Wassily Wassilyevich Kandinsky was born on December, 4th, 1866 in Moscow. His grandmother was a Mongolian princess, whereas his father came from the Siberian town of Kyakhta. Kandinsky’s parents were fond of travelling, and therefore Wassily as a boy visited Venice, Rome, Florence, Caucasus, and Crimea. In 1871 his parents moved to Odessa, where Wassily finished school.
Wassily Kandinsky’s first work was playing the piano and violoncello at music concerts. After a while Kandinsky began to draw, his pictures often showing quite nonconventional color combinations which he explained by the fact that each color has its own mysterious life.

In 1886 Kandinsky entered the Moscow State University, where he studied the law and economy. In 1889 he joined a university expedition to Vologda, where the artist was amazed by seeing unrealistic Russian folk creativity, which still remained in remote villages. The same year he visited Paris. By 1893, when Kandinsky received his Doctor's degree, he had lost interest in social sciences.
In 1896 he quit the post of a professor and left for Germany, where he was going to study painting to become a real artist.

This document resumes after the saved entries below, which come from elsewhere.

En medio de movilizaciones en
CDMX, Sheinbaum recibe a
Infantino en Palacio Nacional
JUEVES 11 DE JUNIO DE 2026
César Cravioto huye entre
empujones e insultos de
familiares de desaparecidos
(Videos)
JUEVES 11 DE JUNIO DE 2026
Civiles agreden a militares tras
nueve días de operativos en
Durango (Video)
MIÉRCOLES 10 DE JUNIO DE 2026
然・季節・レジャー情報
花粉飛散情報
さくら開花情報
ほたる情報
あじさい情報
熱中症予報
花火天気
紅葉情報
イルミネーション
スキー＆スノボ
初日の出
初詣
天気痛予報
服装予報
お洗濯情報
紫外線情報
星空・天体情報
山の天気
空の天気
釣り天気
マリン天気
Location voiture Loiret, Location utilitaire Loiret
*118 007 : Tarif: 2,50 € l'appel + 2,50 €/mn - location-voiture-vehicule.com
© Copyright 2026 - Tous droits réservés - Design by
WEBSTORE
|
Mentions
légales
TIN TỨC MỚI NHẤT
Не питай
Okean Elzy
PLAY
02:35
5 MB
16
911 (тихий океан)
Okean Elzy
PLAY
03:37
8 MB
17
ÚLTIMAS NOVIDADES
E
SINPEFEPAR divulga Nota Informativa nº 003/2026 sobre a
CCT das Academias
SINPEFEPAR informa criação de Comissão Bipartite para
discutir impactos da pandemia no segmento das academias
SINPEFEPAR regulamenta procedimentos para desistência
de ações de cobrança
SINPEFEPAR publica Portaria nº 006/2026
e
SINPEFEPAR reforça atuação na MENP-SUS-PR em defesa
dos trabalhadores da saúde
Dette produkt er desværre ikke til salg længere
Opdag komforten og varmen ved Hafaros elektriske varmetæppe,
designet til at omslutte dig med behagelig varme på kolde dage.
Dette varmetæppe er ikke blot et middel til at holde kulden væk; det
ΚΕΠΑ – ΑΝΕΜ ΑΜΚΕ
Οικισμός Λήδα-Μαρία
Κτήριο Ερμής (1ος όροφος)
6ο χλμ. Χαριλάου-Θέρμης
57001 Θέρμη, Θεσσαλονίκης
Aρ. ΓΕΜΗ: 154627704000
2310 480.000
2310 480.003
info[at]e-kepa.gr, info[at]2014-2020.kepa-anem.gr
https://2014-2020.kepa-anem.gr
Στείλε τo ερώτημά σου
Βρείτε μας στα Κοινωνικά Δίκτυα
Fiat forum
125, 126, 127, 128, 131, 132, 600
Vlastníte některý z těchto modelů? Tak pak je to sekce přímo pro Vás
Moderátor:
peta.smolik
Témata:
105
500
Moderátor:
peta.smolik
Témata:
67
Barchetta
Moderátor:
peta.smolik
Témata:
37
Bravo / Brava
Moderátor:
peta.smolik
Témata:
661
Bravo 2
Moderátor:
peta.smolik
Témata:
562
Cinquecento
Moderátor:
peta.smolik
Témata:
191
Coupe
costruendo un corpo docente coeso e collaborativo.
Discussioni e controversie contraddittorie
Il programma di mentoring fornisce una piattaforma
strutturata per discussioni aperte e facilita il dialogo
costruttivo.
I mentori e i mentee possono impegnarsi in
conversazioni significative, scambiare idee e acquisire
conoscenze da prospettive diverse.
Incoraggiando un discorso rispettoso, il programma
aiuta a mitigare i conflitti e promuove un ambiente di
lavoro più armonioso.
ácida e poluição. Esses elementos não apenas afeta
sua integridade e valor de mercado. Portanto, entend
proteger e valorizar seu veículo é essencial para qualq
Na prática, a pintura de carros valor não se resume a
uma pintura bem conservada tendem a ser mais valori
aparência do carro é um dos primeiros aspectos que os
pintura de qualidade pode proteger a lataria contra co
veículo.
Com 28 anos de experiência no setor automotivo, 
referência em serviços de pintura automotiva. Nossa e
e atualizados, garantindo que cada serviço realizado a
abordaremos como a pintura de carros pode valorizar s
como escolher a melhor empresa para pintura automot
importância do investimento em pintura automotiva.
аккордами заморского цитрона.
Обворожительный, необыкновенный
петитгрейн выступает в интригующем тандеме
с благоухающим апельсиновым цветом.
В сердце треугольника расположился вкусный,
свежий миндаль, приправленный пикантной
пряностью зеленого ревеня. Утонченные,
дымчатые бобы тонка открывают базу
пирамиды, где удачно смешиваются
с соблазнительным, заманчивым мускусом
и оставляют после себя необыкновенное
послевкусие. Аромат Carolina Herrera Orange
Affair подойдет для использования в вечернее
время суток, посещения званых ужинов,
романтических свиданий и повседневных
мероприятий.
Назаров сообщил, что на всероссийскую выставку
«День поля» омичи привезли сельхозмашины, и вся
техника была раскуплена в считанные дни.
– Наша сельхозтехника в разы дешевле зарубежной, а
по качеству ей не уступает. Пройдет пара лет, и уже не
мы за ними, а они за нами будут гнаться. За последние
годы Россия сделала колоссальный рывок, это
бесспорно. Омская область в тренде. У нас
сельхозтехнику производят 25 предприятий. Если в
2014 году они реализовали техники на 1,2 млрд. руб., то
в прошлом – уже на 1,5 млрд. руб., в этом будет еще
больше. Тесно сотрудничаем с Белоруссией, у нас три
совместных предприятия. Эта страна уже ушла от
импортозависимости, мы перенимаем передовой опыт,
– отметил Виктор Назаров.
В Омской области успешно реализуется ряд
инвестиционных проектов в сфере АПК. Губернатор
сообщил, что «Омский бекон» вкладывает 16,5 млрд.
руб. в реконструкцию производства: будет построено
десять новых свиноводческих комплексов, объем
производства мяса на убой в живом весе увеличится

For two years he studied painting from Anton Ažbe, then went on painting on his own, and afterwards entered the Fine Arts Academy in Munich, where he studied under Franz von Stuck. In 1900 Kandinsky graduated the academy. Kandinsky’s first shows were held in the frameworks of academic art exhibitions all over Europe.
The year 1903 saw the first personal exhibitions of Kandinsky in Moscow, and two years later it was repeated in Poland.
In 1902 Kandinsky met Gabriele Münter, and in 1909 moved with her to a small house near Bavaria. This period of Kandinsky’s creativity was characterized by formation of his own unique style in art - the purest abstractionism.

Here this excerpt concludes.